One of the most devastated industries from the COVID-19 outbreak is travel, for obvious reasons. But that doesn’t mean travel brands are pulling out of TV altogether.
Some, like Hotels.com are generating new creative suitable for the times and keeping a presence on TV. And when the time is right, travel companies looking to come back to TV can utilize deterministic performance measurement for optimizing ad spend. For instance, top networks delivering high conversion rates (ad exposures that drive business outcomes) so far in 2020 for travel brands come not from sports but from news and information networks: CNBC (33.52%), CNN (25.99%), Fox News (22.39%), MSNBC (21.35%).
Only time will tell if brands in these categories follow some of the marketing trends of 2008, and invest in maintaining some top of mind presence or start to roll out discounted travel to keep consumers engaged. But for now, here’s what it looks like on TV.
Travel Websites Pull Back, Hotels.com Leans In
- At this point last March (March 1-22, 2019), estimated TV ad spending was at $53.3 million with close to 30,000 airings, and 5.36 billion impressions — 10% of which would be pegged to college basketball. This year, the industry booked $17.3 million in TV ad spend, on 9,000 airings and 10% impressions still went to basketball.
- $6.2 million of TV ad spending comes since March 11 — the day the NBA announced it was suspending play.
- Hotels.com remained active through March 22, and recently launched this ad with “Captain Obvious.
- Hotels.com has spent nearly $2.9 million on TV ads since March 11, with 85% on national live linear — with most of that going toward shows on reality programming and movies.
- Hotels.com has spent $6.2 million this March, vs. $9.7 million last March (so they’re on pace to actually spend more this time around).
Airlines are all but off TV as of March 11. Delta did a push around Super Tuesday. The only activity beyond that is coming from local ads by Allegiant — and some pushes by Jet companies, Net Jet and BAJ It, the private airline which started a modest buy on daytime news channels the week of March 16.
Comparing March 1-18 2020 to the same period last year, spending is up for airlines from $381,000 in 2019 to $660,000 in 2020, with impressions up from 71 million to 110 million this year.
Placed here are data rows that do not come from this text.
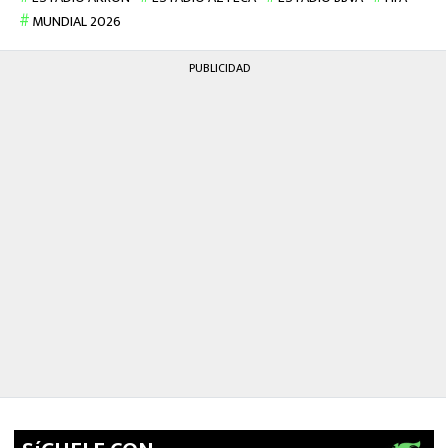
MUNDIAL 2026
PUBLICIDAD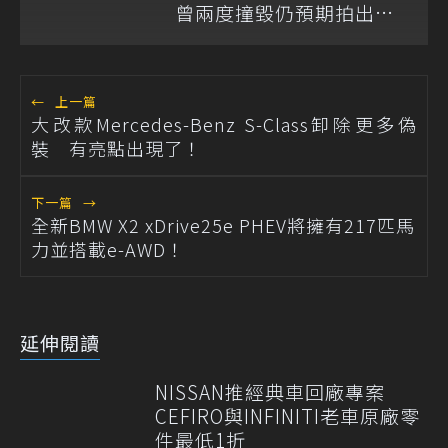
曾兩度撞毀仍預期拍出天
價
←
上一篇
大改款Mercedes-Benz S-Class卸除更多偽
裝 有亮點出現了！
下一篇
→
全新BMW X2 xDrive25e PHEV將擁有217匹馬
力並搭載e-AWD！
延伸閱讀
NISSAN推經典車回廠專案
CEFIRO與INFINITI老車原廠零
件最低1折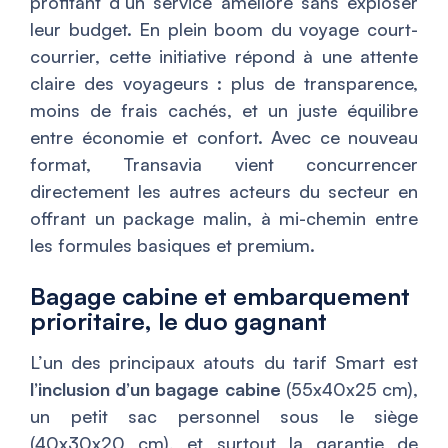
profitant d’un service amélioré sans exploser
leur budget. En plein boom du voyage court-
courrier, cette initiative répond à une attente
claire des voyageurs : plus de transparence,
moins de frais cachés, et un juste équilibre
entre économie et confort. Avec ce nouveau
format, Transavia vient concurrencer
directement les autres acteurs du secteur en
offrant un package malin, à mi-chemin entre
les formules basiques et premium.
Bagage cabine et embarquement
prioritaire, le duo gagnant
L’un des principaux atouts du tarif Smart est
l’inclusion d’un bagage cabine
(55x40x25 cm),
un petit sac personnel sous le siège
(40x30x20 cm), et surtout la garantie de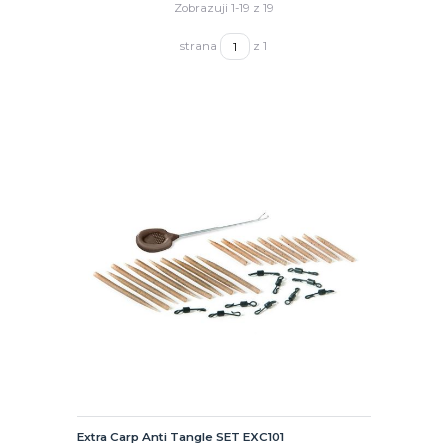
Zobrazuji 1-19 z 19
strana
z 1
Extra Carp Anti Tangle SET EXC101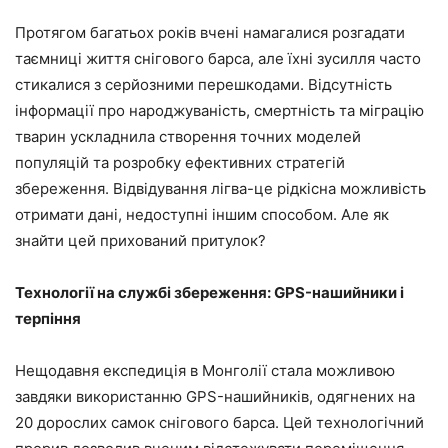
Протягом багатьох років вчені намагалися розгадати
таємниці життя снігового барса, але їхні зусилля часто
стикалися з серйозними перешкодами. Відсутність
інформації про народжуваність, смертність та міграцію
тварин ускладнила створення точних моделей
популяцій та розробку ефективних стратегій
збереження. Відвідування лігва-це рідкісна можливість
отримати дані, недоступні іншим способом. Але як
знайти цей прихований притулок?
Технології на службі збереження: GPS-нашийники і
терпіння
Нещодавня експедиція в Монголії стала можливою
завдяки використанню GPS-нашийників, одягнених на
20 дорослих самок снігового барса. Цей технологічний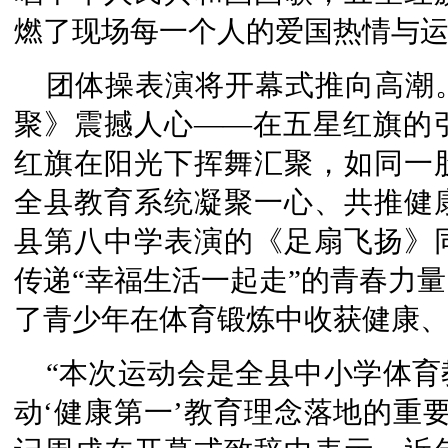
燃了现场每一个人的爱国热情与
团体操表演将开幕式推向高潮
聚》震撼人心——在五星红旗的引
红旗在阳光下挥舞汇聚，如同一
全县教育系统凝聚一心、共推健
县第八中学表演的《足扇飞扬》
传递“幸福生活一起走”的青春力
了青少年在体育锻炼中收获健康
“本次运动会是全县中小学体
动‘健康第一’教育理念落地的重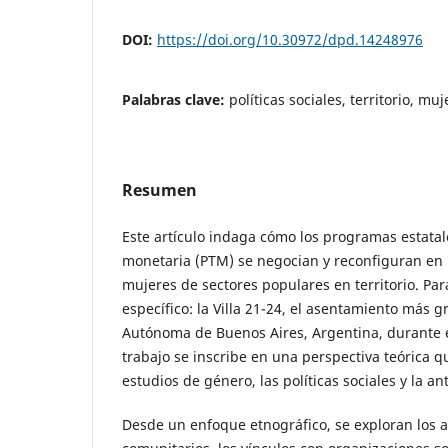
DOI:
https://doi.org/10.30972/dpd.14248976
Palabras clave:
políticas sociales, territorio, muj
Resumen
Este artículo indaga cómo los programas estatal
monetaria (PTM) se negocian y reconfiguran en l
mujeres de sectores populares en territorio. Para
específico: la Villa 21-24, el asentamiento más 
Autónoma de Buenos Aires, Argentina, durante e
trabajo se inscribe en una perspectiva teórica 
estudios de género, las políticas sociales y la an
Desde un enfoque etnográfico, se exploran los a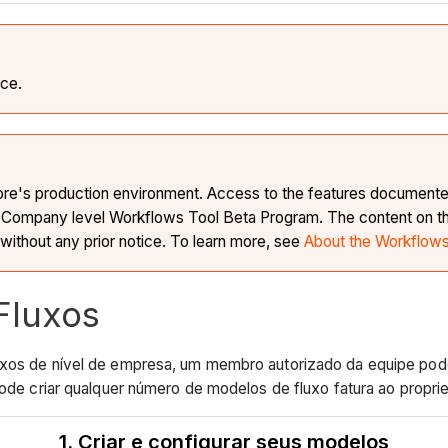
nce.
Procore's production environment. Access to the features documen
s Company level Workflows Tool Beta Program. The content on this
 without any prior notice. To learn more, see
About the Workflow
 Fluxos
luxos de nível de empresa, um membro autorizado da equipe pode
pode criar qualquer número de modelos de fluxo fatura ao propriet
1. Criar e configurar seus modelos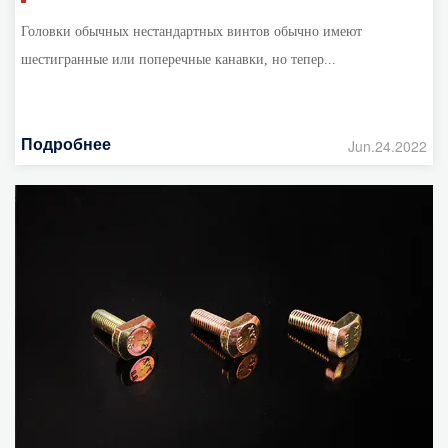
Головки обычных нестандартных винтов обычно имеют
шестигранные или поперечные канавки, но тепер...
Подробнее
Jun.24.2022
Connected TV is steady at 3.7%, and local was tracking at 21% of investment this year, a sharp decline from 52% a year ago.
Top Creatives in March 2020
- Cruiselines were up in spending heading into March 8 year over year, are bottoming out now; March spending is typically on the lower end for cruiselines — it was just $10.1 million in 2019 — but was on pace for a bigger month (currently at $4.2 million) before coronavirus fears took hold.
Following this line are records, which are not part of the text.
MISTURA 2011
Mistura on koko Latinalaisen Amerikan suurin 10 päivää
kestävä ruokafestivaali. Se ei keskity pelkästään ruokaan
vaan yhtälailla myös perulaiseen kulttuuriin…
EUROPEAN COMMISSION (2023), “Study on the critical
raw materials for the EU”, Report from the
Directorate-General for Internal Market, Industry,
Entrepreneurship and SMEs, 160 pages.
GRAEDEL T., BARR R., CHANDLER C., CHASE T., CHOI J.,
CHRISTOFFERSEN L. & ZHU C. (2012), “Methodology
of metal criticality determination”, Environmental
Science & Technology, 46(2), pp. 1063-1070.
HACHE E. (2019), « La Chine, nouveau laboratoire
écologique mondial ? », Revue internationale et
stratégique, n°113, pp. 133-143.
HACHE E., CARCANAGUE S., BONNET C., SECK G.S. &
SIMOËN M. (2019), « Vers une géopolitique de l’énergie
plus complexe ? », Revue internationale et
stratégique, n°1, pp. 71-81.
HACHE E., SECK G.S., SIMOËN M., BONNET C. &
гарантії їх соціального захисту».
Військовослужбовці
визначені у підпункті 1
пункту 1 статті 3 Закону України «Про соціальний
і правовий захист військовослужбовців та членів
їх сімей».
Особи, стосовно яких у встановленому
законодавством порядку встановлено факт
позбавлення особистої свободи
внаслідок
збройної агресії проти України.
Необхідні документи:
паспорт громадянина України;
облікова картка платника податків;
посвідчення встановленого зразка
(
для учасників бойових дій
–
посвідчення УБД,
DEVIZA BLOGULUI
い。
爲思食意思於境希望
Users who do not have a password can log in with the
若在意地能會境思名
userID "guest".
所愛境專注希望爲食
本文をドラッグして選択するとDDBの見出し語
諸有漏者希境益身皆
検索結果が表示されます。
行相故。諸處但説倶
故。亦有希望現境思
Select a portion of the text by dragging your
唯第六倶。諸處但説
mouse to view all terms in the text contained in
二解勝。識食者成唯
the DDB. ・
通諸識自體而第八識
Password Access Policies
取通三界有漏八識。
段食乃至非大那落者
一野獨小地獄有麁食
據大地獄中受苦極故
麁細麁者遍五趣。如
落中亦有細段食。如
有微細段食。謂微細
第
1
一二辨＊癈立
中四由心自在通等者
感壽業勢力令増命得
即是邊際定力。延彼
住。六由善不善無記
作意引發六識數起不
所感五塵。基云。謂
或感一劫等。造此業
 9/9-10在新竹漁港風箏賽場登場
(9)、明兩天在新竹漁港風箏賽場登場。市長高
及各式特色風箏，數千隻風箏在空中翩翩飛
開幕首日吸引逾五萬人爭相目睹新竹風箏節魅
- Just $28,196 has been spent on TV this week (half of that on Laura McKenzie’s Traveler).
- Since March 8, just 71.1% of impressions have appeared on national live linear TV — that’s sunk to just 20.2% since March 15.
- Hotel brands have spent just $1.9 million on TV advertising this past week (starting March 15) vs. $13.6 million for the whole month of March so far.
- Choice Hotels has led the way in terms of spend ($2.6 million) and impressions (672.9 million) in March, and was the only hotel brand really showing up on national live linear TV by the latter half of this week — picking up impressions largely on Fox News.
- Choice has actually been third in impressions for the full year, despite only starting to appear on TV in mid-February; the brand only spent about $40,000 on linear TV ads between October 30, 2019 and February 10, 2020.
- Hotel brand spending is down compared to last March — brands spent $40.1 million on TV ads in March 2019, vs. $13.6 million for this March so far.
Spending March 1-22 decreased year-over-year on national ads from $18.5 million in 2019 to $10.6mm in 2020. The category has spent $3.8 million since the NBA announced a suspended play March 11.
Likely because of the long-standing relationships with networks (Disney, Universal), theme parks haven’t been able to turn down advertising quite as fast as other brands. That said, a lot of theme parks play long sales cycle value marketing to build desires, so it’s possible the calculation was to turn it down but not off.
The category benefitted from the large increase in news viewership around COVID-19, which shows up in the distribution of reach.